Silicon uptake by sponges: a twist to understanding nutrient cycling on continental margins

Abstract

About 75% of extant sponge species use dissolved silicon (DSi) to build a siliceous skeleton. We show that silicon (Si) uptake by sublittoral Axinella demosponges follows an enzymatic kinetics. Interestingly, maximum uptake efficiency occurs at experimental DSi concentrations two orders of magnitude higher than those in the sponge habitats, being unachievable in coastal waters of modern oceans. Such uptake performance appears to be rooted in a former condition suitable to operate at the seemingly high DSi values characterizing the pre-Tertiary (>65 mya) habitats where this sponge lineage diversified. Persistence of ancestral uptake systems causes sponges to be outcompeted by the more efficient uptake of diatoms at the low ambient DSi levels characterizing Recent oceans. Yet, we show that sublittoral sponges consume substantial coastal DSi (0.01-0.90 mmol Si m(-2) day(-1)) at the expenses of the primary-production circuit. Neglect of that consumption hampers accurate understanding of Si cycling on continental margins.

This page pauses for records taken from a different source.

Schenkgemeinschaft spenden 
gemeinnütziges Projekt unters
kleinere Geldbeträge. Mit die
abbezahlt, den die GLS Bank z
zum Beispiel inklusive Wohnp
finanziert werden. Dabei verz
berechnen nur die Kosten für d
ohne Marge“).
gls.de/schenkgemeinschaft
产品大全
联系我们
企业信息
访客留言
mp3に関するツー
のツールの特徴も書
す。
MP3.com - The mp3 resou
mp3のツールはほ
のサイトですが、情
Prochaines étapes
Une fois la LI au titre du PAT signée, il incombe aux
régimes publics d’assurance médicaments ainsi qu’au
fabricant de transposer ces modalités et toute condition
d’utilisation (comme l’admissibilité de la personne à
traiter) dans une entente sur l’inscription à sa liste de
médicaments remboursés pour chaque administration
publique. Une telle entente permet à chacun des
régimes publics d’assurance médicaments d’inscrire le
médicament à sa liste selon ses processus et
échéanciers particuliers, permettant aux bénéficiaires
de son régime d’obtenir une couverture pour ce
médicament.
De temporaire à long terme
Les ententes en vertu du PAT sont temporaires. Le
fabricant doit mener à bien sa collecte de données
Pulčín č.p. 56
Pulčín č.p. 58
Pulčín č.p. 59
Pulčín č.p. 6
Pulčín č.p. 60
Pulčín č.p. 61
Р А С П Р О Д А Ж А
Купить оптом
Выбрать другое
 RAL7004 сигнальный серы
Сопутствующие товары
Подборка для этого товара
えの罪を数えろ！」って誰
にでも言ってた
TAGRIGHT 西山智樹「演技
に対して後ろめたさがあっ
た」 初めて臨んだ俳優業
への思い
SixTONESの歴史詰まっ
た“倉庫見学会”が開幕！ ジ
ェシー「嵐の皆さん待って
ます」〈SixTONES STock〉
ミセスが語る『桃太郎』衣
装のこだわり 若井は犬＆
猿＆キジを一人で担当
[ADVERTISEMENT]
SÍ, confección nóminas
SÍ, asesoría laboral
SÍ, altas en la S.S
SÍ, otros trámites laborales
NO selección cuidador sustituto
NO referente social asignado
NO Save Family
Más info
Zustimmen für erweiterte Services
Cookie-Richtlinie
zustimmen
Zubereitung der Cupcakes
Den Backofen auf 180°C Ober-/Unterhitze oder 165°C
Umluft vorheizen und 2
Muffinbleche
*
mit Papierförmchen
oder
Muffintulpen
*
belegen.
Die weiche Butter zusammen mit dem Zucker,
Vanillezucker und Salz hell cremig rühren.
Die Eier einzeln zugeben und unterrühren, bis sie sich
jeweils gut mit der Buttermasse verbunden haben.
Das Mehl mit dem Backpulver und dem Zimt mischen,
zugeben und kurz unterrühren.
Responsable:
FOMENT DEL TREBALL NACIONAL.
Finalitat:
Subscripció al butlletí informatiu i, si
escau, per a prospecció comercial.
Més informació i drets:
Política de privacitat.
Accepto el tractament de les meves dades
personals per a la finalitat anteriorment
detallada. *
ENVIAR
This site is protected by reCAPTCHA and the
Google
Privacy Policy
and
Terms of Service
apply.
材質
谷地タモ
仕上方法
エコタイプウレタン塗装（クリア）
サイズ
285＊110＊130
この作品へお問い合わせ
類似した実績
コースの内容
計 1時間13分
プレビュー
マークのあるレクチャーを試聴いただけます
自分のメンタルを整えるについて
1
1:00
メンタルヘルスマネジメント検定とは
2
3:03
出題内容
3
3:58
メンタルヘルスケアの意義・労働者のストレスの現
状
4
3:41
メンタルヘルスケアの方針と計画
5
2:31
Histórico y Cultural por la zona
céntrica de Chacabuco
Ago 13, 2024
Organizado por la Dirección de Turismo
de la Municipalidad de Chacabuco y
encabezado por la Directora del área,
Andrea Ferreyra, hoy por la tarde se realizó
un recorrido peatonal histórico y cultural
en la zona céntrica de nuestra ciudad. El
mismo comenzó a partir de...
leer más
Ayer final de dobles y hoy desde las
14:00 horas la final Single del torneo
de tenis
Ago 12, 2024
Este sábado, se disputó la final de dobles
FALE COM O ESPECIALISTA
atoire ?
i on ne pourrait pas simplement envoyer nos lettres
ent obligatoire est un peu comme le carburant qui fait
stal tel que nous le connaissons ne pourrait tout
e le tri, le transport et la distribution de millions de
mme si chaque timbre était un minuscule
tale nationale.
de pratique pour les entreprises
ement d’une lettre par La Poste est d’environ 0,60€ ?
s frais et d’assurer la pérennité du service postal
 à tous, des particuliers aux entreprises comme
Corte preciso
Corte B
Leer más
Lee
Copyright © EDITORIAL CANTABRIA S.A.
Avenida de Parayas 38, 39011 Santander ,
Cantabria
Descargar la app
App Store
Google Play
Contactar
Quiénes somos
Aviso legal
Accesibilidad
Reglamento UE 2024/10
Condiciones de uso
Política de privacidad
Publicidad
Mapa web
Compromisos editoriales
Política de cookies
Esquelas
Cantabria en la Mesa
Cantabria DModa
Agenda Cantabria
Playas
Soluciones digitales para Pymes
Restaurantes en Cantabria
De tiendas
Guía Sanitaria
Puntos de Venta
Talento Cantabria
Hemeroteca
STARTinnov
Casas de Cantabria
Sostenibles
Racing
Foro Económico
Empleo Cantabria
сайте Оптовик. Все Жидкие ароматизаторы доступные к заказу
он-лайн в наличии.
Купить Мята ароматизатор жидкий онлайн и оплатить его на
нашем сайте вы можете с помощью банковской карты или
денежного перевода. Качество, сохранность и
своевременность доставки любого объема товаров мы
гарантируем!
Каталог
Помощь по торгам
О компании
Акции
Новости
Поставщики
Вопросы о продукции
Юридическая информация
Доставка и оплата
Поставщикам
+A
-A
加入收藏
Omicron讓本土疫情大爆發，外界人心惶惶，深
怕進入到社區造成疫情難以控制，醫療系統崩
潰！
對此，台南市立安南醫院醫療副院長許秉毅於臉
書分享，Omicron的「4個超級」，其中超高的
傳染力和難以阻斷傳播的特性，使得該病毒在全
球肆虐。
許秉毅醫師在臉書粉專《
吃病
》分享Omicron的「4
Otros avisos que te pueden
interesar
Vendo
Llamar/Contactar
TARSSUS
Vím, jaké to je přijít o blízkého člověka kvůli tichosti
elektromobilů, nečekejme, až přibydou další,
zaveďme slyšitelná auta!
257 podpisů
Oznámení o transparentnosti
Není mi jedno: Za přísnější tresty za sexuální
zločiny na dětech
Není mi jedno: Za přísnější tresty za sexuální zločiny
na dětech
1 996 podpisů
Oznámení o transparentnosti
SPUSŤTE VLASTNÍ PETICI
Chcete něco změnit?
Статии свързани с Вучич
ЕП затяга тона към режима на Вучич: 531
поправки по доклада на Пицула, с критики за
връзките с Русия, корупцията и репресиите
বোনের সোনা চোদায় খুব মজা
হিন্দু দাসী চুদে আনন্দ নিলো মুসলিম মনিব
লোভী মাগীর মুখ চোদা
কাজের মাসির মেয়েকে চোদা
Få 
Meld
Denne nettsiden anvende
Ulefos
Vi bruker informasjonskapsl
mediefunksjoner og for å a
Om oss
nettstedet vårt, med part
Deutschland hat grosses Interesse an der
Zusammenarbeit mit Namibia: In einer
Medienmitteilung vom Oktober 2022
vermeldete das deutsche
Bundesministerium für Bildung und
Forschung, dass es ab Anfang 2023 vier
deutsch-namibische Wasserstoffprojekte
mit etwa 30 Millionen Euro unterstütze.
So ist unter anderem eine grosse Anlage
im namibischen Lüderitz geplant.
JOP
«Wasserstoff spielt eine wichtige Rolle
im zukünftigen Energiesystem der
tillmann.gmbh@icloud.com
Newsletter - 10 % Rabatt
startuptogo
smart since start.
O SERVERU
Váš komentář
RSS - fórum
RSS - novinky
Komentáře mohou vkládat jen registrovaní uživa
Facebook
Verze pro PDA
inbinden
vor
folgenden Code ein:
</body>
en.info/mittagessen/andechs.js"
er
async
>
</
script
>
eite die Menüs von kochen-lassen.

Figure 1. Relationship between DSi uptake and DSi availability during initiation of experiment I.

The uptake-rate response by the sponges (µmol Si per h and ml of sponge) was linearly related to DSi concentration in the experimental bottles, whenever DSi availability ranged from natural values (1.6 µM) to 200 µM. Crosses are 3 further treatment steps (20, 70 and 100 µM DSi) conducted as a test after allowing sponges to rest for 5 days at natural DSi concentration. Note that all 3 test responses fell within the 95% prediction interval of the previously calculated regression equation.

Figure 2. Summary of sponge uptake responses during experiments I and II.

The solid line indicates the course of average uptake rates (µmol Si per h and ml of sponge ± s.d.) by "healthy" (i.e., non-fluorine poisoned) sponge sets in response to experimental DSi concentrations during the first phase of the hexafluorosilicate-based experiment I (yellow circles) and through the metasilicate-based experiment II (blue triangles). Crosses are 3 treatment steps (20, 70 and 100 µM DSi) conducted as a test after allowing sponges to rest for 5 days at natural DSi concentration prior to initiating the second phase of experiment I. The dashed line indicates average (± s.d.) uptake rates during the second phase of experiment I (i.e., DSi >200 µM), in which sponges became poisoned by high concentrations of fluorine released from sodium hexafluorosilicate.

Figure 3. Summary of individual uptake data.

Some variability was noticed in the individual uptake responses during the "healthy" phase of experiment I (a) and through experiment II (b). Green and blue lines indicate small (< 9ml) and large (> 9 ml) individuals of Axinella damicornis, respectively. Red lines indicate individuals of Axinella verrucosa or Axinella polypoides. Note that the sponge individuals used for experiments plotted in "a" and "b" graphs are different.

Figure 4. Relationship between sponge size and uptake.

A weak negative relationship between uptake rate (µmol Si h⁻¹ ml⁻¹) at 200 µM DSi and sponge size (ml) was detected, grossly fitting an inverted, first order, polynomial regression. The highest uptake rate corresponded to individual 6 of Exp. I.

Figure 5. DSi uptake model for Axinella.

Michaelis-Menten kinetics function modeling the relationship between Axinella spp. average uptake rate and ambient DSi in the experimental bottles, obtained after pooling data of experiments I and II.